Mr Yue celebrated his birthday with his friends on Zoom and a spread of home-cooked and delivered food. PHOTOS: COURTESY OF YUE KOK WAI

After "six predictable birthday surprises", Dr Melissa Chua found it refreshing to plan a circuit breaker celebration for her fiance, Dr Tan En Ying.

The couple, both 26 and doctors in public institutions, had postponed their June wedding. But Dr Chua was not about to let her fiance's birthday pass uneventfully.

Over the three days leading up to his birthday on April 22, she and their friends surprised him with food and cake deliveries. She also coordinated Zoom calls with three groups of friends, including a friend who called in from the United States.

 
 
 
 

For the virtual party, she researched online group games. They even had a T-shirt design competition. On online gaming platform Steam, they played Tee K.O., a drawing game to create the funniest T-shirt prints. Keeping things light-hearted, they made it circuit breaker-themed.

The birthday boy lost.

Dr Tan says: "I was constantly primed by Melissa that there would be no surprises due to the circuit breaker. So after each surprise, I thought that was it and didn't expect more."

About a week earlier, graphic designer Ridaudin Abdul Rasid also had a virtual birthday party with his friends.

Disheartened by a cancelled holiday to attend the Coachella music festival in California - originally scheduled to run over two weekends in April - he had given up on celebrating his 30th birthday on April 13.

A conversation with a friend about mental health changed his mind. "He told me it's okay to have positive experiences like celebrating my birthday even during this crisis," Mr Ridaudin says.

Newly inspired, he planned a virtual party with a few close friends and designed a digital invitation with a dress code. The party took place on social networking app Houseparty.

Getting decorations and a cake were the biggest challenges.


Mr Ridaudin baked his own birthday cake and celebrated with close friends on the Houseparty app. PHOTOS: COURTESY OF RIDAUDIN ADBUL RASID

He ended up baking his own cake - a chocolate-coated vanilla sponge - using supplies in his kitchen. "I was proud to pull it off given the circumstances," he says of his first baking attempt.

The online dinner party lasted four hours. He secretly arranged McDonald's delivery to his friends' homes so everyone could enjoy a treat together. "Sharing these positive experiences with friends was truly priceless," he adds.

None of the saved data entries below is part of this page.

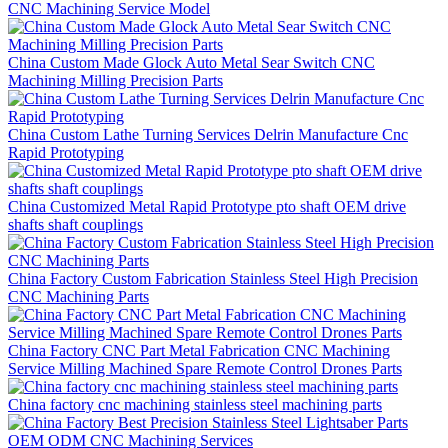
CNC Machining Service Model
China Custom Made Glock Auto Metal Sear Switch CNC
Machining Milling Precision Parts
China Custom Lathe Turning Services Delrin Manufacture Cnc
Rapid Prototyping
China Customized Metal Rapid Prototype pto shaft OEM drive
shafts shaft couplings
China Factory Custom Fabrication Stainless Steel High Precision
CNC Machining Parts
China Factory CNC Part Metal Fabrication CNC Machining
Service Milling Machined Spare Remote Control Drones Parts
China factory cnc machining stainless steel machining parts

Mr Ridaudin surprised his friends with McDonald's delivery on his birthday. PHOTO: COURTESY OF RIDAUDIN ADBUL RASID

More still are finding a silver lining in turning a year older at home.

International operations manager Jeanne Vincent jokes that with three of four family members celebrating their birthday at home, "at least there's no jealousy".

Her birthday is on April 8, her four-year-old son's is on April 11, and her husband, Benoit, turns 35 on Monday (May 4).

 

As they also have a three-month-old son, the French expatriates had ruled out celebrating outside even before the circuit breaker.

For her 32nd birthday, Ms Vincent's husband organised a treasure hunt around their home, where she had to solve puzzles to find presents he bought.

For their elder son, they had hoped to invite his friends over.

Ms Vincent adds: "Once we heard about school closures (from April 8), we asked his teachers if he could celebrate his birthday at school with his friends, so they did on April 7."

At home, she baked a cake and printed pictures of Batman saying 'happy birthday'. They celebrated over a Skype call with their extended family in France.

 

For her husband's celebration on Monday, Ms Vincent intends to order in an Italian fine-dining meal - preferably from a place that sells tiramisu for a birthday cake.

In spite of the circumstances, the birthday babies agree that a circuit breaker birthday is a once-in-a-lifetime event.

Mr Yue says: "I would have been content with just a small family celebration, but to receive a surprise at home from friends far away is better than just meeting up for a meal treat. I realised how powerful simple gestures like this could be."